» Exercise description
The output should match, line for line, the records from the line containing "VERZWEIFACHUNG" through the line containing "和帥哥配對成功 死訊嚇壞粉絲", with every picture left out.

» Source records
-----
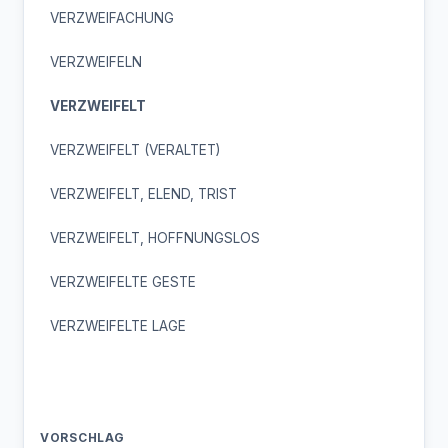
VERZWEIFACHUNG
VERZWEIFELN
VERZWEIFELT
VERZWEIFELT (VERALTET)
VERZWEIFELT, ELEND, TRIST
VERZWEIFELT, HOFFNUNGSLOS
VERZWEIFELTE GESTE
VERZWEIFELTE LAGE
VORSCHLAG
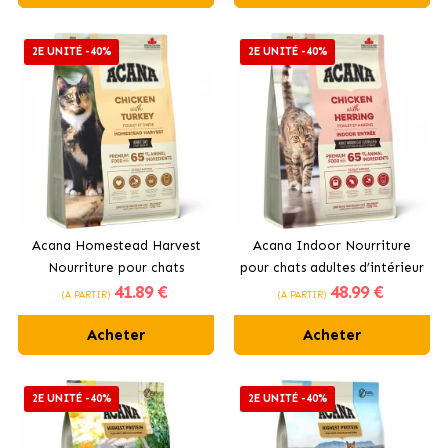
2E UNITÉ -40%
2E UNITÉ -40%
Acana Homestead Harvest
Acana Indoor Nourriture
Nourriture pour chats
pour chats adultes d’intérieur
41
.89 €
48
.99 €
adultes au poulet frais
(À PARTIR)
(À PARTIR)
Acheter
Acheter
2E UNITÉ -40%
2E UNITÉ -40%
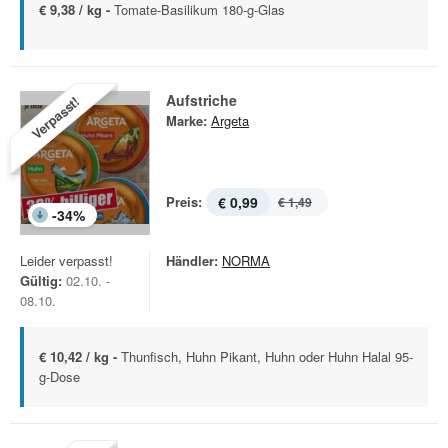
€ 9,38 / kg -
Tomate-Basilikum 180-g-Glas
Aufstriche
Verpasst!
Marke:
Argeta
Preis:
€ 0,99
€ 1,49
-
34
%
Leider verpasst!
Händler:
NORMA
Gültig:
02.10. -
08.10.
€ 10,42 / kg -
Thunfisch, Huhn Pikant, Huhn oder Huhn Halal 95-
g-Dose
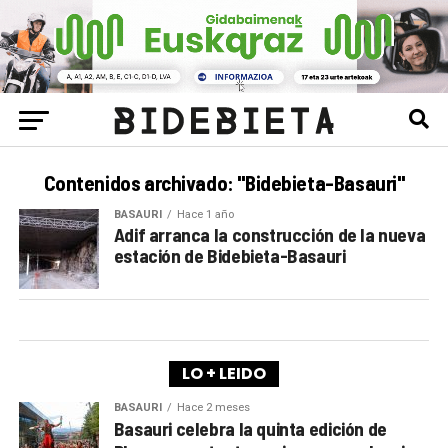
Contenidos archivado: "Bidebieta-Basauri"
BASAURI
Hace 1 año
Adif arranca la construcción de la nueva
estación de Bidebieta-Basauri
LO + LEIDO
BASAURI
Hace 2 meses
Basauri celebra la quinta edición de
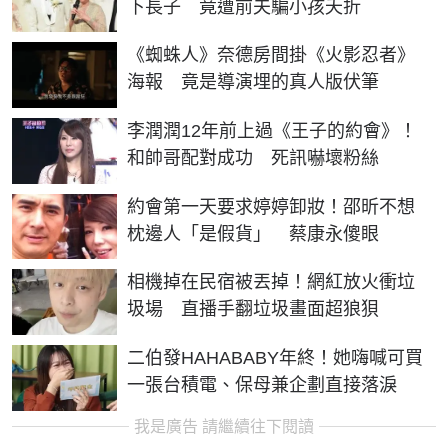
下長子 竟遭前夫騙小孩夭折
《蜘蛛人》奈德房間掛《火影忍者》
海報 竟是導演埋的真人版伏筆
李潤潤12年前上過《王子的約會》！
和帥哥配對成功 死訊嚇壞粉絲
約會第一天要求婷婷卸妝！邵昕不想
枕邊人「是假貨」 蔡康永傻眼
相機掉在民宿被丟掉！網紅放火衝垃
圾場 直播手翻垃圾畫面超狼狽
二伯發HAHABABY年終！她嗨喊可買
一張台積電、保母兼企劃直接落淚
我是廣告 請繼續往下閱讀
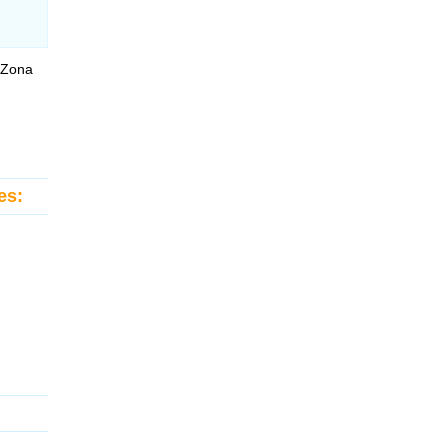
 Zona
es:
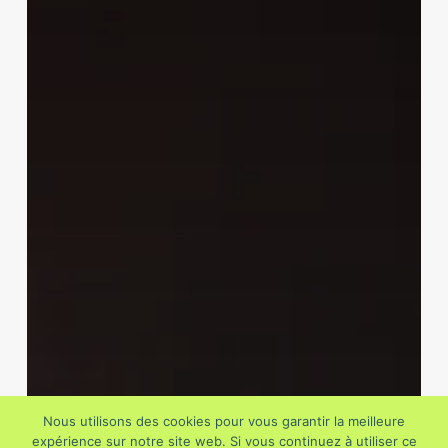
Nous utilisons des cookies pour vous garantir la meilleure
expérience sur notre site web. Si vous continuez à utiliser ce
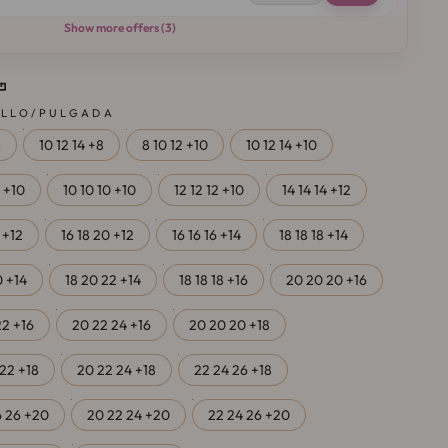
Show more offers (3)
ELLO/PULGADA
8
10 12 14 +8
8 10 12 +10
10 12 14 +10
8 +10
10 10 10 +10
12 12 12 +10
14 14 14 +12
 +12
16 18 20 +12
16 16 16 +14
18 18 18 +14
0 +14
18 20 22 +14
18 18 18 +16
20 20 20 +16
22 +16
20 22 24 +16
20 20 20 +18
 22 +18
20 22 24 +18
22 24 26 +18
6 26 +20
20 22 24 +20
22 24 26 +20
-----
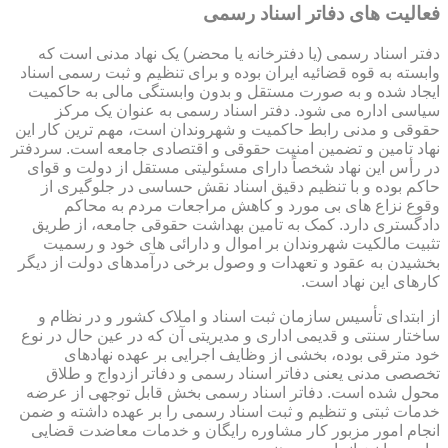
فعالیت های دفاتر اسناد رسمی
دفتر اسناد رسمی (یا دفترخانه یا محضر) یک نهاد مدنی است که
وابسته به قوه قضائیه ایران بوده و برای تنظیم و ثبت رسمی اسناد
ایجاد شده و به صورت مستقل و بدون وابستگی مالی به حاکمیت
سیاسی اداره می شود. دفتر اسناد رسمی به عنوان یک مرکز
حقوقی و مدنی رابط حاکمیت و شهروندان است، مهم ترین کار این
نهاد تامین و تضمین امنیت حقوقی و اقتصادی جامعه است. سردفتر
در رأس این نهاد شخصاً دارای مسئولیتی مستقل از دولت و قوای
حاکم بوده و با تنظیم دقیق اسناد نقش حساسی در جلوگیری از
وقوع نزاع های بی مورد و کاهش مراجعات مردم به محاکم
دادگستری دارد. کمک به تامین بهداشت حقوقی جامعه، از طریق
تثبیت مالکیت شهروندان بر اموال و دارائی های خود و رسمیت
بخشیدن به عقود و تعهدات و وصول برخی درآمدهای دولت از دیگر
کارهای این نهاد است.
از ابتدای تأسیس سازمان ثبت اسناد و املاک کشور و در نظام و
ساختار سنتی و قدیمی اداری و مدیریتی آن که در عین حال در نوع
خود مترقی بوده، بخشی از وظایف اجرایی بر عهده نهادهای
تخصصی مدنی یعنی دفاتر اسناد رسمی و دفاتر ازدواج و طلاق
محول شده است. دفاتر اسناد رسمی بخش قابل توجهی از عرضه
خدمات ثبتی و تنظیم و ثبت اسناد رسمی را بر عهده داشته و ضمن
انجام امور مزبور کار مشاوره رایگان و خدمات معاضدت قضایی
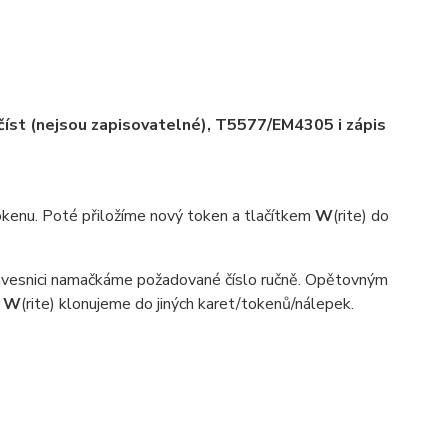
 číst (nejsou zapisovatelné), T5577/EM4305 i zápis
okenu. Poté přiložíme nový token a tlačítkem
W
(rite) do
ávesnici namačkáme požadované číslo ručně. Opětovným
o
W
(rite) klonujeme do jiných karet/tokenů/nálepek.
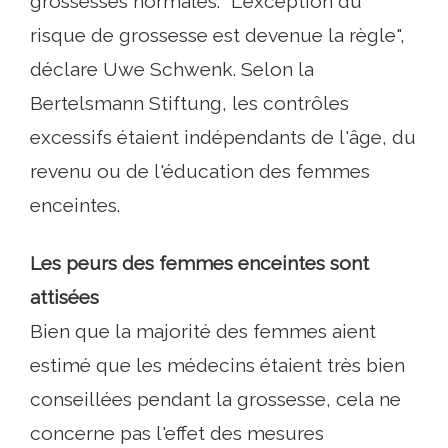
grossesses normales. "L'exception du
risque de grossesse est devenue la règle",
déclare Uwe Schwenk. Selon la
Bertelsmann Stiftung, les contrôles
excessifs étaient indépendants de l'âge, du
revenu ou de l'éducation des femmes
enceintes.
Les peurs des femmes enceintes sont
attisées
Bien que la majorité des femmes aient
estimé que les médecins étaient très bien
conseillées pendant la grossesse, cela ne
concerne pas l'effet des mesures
-----
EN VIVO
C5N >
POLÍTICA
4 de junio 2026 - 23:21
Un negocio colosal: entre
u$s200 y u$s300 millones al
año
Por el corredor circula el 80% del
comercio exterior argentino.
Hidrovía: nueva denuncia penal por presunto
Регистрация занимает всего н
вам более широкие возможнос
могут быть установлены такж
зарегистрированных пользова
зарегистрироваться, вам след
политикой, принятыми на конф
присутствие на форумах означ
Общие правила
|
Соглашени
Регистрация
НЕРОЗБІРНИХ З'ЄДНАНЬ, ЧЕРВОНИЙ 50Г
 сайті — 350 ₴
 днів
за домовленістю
-----
» Solution to the exercise
VERZWEIFACHUNG
VERZWEIFELN
VERZWEIFELT
VERZWEIFELT (VERALTET)
VERZWEIFELT, ELEND, TRIST
VERZWEIFELT, HOFFNUNGSLOS
VERZWEIFELTE GESTE
VERZWEIFELTE LAGE
VORSCHLAG
2E UNITÉ -40%
2E UNITÉ -40%
Acana Homestead Harvest
Acana Indoor Nourriture
Nourriture pour chats
pour chats adultes d’intérieur
41
.89 €
48
.99 €
adultes au poulet frais
(À PARTIR)
(À PARTIR)
Acheter
Acheter
2E UNITÉ -40%
2E UNITÉ -40%
€ 9,38 / kg -
Tomate-Basilikum 180-g-Glas
Aufstriche
Verpasst!
Marke:
Argeta
Preis:
€ 0,99
€ 1,49
-
34
%
Leider verpasst!
Händler:
NORMA
Gültig:
02.10. -
08.10.
€ 10,42 / kg -
Thunfisch, Huhn Pikant, Huhn oder Huhn Halal 95-
g-Dose
Contenidos archivado: "Bidebieta-Basauri"
BASAURI
Hace 1 año
Adif arranca la construcción de la nueva
estación de Bidebieta-Basauri
LO + LEIDO
BASAURI
Hace 2 meses
Basauri celebra la quinta edición de
下長子 竟遭前夫騙小孩夭折
《蜘蛛人》奈德房間掛《火影忍者》
海報 竟是導演埋的真人版伏筆
李潤潤12年前上過《王子的約會》！
和帥哥配對成功 死訊嚇壞粉絲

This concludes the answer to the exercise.